My girls were both sad about school letting out back in June, so to
help make the summer laid out before us more enticing, I told the kids
they could each pick a day of the week, and on that day each of them
would get to choose what we did as a family.
Quinn got Sunday, and
dutifully asked every morning what day it was. He was thrilled when the
answer was Sunday and would say proudly “It’s MY day!” but I don’t
think he ever picked something to do.
Aden, who has raised
indecisiveness to an art form worthy of its own awards show, never did
select a day. If you ask her, you will get a long explanation about how
it was Saturday, but the first one fell on the Fourth of July, so then
it had to be Thursday, but mom works on Thursdays, so it’s Tuesdays or
Fridays when it’s not Saturdays. She never really picked out things to
do either.
But Mona, as usual, was a whole other story. Mona’s day was
Wednesday. Wednesday is family night at Incrediroll. Every Wednesday
this summer that we were in town, we went to Incrediroll.
I’m still sort of amazed by the mere existence of Incrediroll. It’s a
roller rink where you can rent skates and play video games and skee
ball and buy junk food and it’s straight out of my own childhood. I
honestly didn’t know people still used regular roller skates anymore,
rather than the inline variety that I never felt comfortable in. I had
my thirteenth birthday party at a roller rink and spent most of my
summer evenings between sixth and ninth grades skating in front of my
house with my friend Jen from around the corner. Maybe it’s just
because I don’t run in circles anymore where roller skating comes up,
but I thought skating as I experienced it had faded away. Not true!

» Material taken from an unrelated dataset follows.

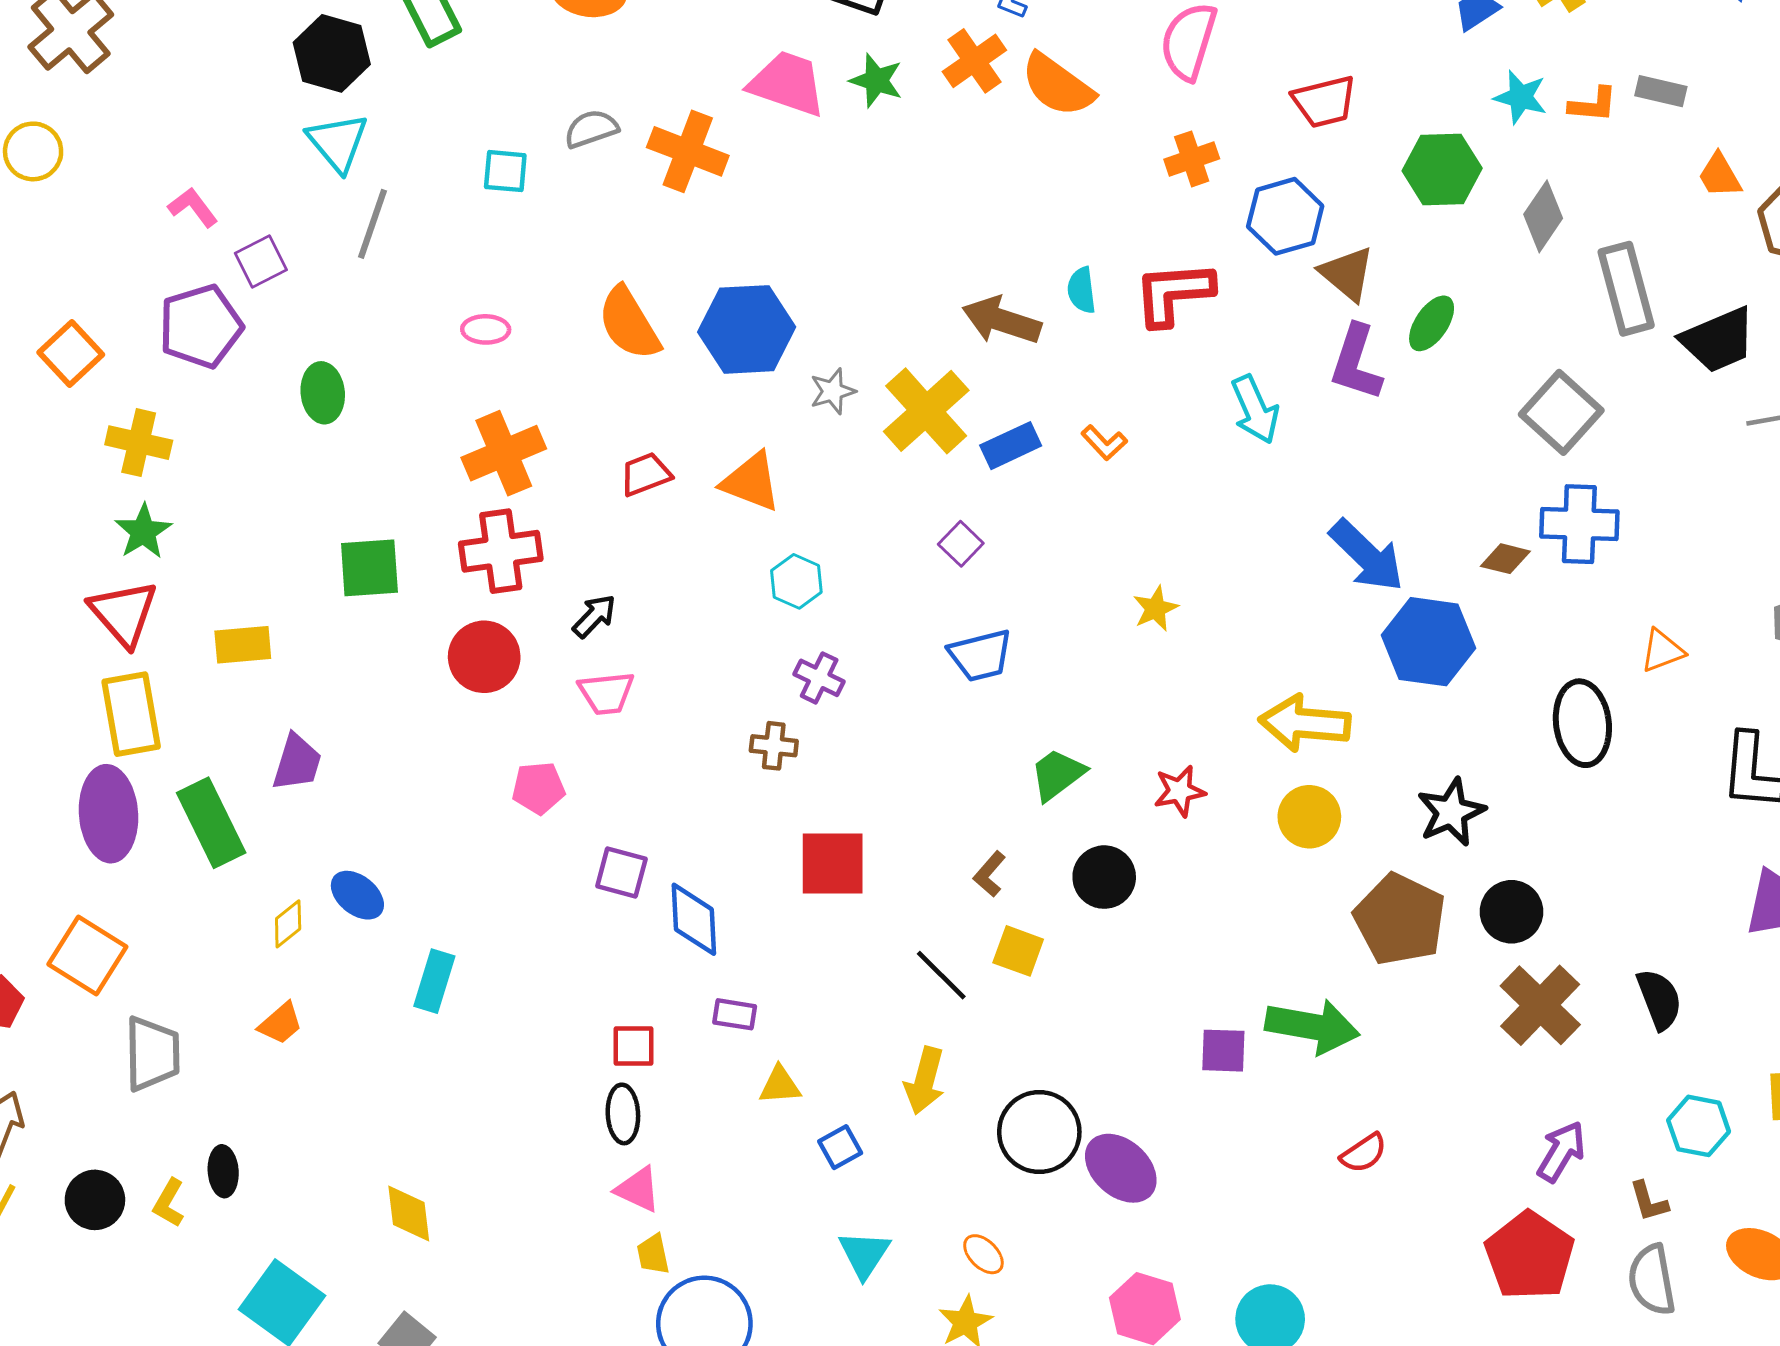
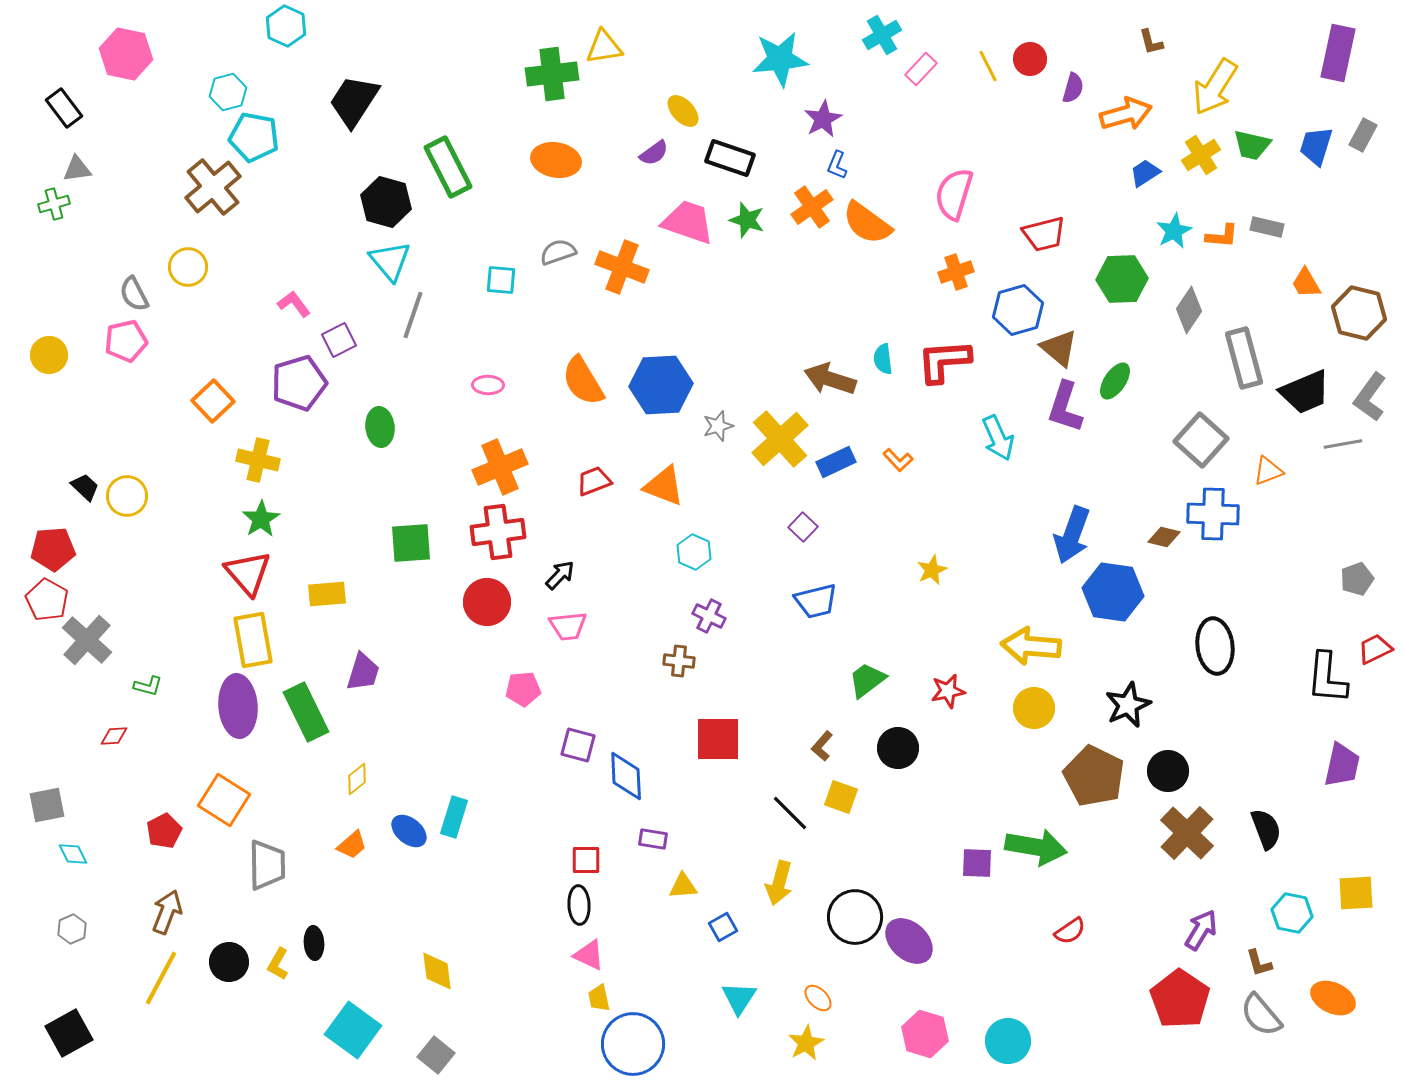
cyan star: (1521, 97) -> (1174, 231), turned 30
blue arrow: (1367, 556) -> (1072, 535), turned 66
orange triangle: (1662, 651) -> (1268, 471), moved
blue ellipse: (357, 895) -> (409, 831), moved
gray semicircle: (1652, 1280) -> (1261, 1015), turned -30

People are still happy to go around the same oval space again and again
under a mirror ball while music plays. It was even more reminiscent of
my own childhood after Michael Jackson died this summer and they revived
all his old hits at the rink.
I don’t know where Mona even got the idea to start roller skating,
but she latched on and never let go. Even when it became clear that she
was not improving week after week as she wobbled around the rink, and
that the skating itself was not a lot of fun for her, Incrediroll was
set in stone as our Wednesday night routine. She got to pick, and she
always picked Incrediroll. During our third or fourth visit I remember
sitting with her and Quinn at a table, eating our cheap and awful pizza,
and Mona gazed around appreciatively at all the blinking lights and
gaudy colors and said dreamily, “Incrediroll is my favorite place in the
whole world.” For a split second it was mine, too. There are few
things better than to feel truly connected to your family, and everyone
agreeing to head out to Incrediroll together every Wednesday was nicer
than I ever could have predicted.
Quinn gave up skates the second week. He never made it into the
actual rink, but at first he liked the idea of having wheels on his feet
like his sisters until he decided it wasn’t making skee ball any
easier. He’s still at that marvelous and inexpensive age where you
don’t have to put quarters in the video games for him to think they’re
entertaining. He sat his tiny self in the seat of a driving game every
Wednesday, turning the steering wheel like he was controlling something,
happily sipping water and telling us, “Soda tastes terrible.” On our
last visit of summer he hung out with me by a window at the end of the
rink and waved to Aden, Mona and Ian as they rolled by.
For Aden this turned out to be the summer of mastering wheels. She
got really comfortable on her scooter, she learned to ride a bike
without training wheels, and by the last trip to Incrediroll she was
starting to get the hang of those skates. She’s worried she’ll forget
by next summer, but I reminded her about the bike. She was nervous
about getting back on her bike after being on vacation for a couple of
weeks, telling me she was sure she’d forgotten what to do. I explained
to her that there was an actual expression that goes, “It’s like riding a
bike,” meaning once you get it, you get it forever. She smiled at
that, then hopped on her two wheeler with no problem. I told her as we
left the skating rink that if I could still manage to remember enough to
roll alongside her after more than twenty years out of skates, she
would be fine next summer. She smiled at that, too.
We’ll see if I can actually manage it next summer. It’s one of those
activities that seems too hard without Ian. Aden’s old enough to go
around the rink alone, but Mona needs help and I can’t leave Quinn.
Many things are getting easier as the kids get older (and I’m so happy
to be done with diapers I can hardly describe the joy) but some stuff
remains stubbornly out of reach. There are moments you just need an
extra adult around, and managing three small kids at Incrediroll is one
of them.
But I’ll roll across that bridge when I come to it. In the meantime,
the leaves are changing here, school is starting, and we have a whole
new set of adventures ahead. Of course, now that we’ve had a taste of
it, we may need a mirror ball in the kitchen.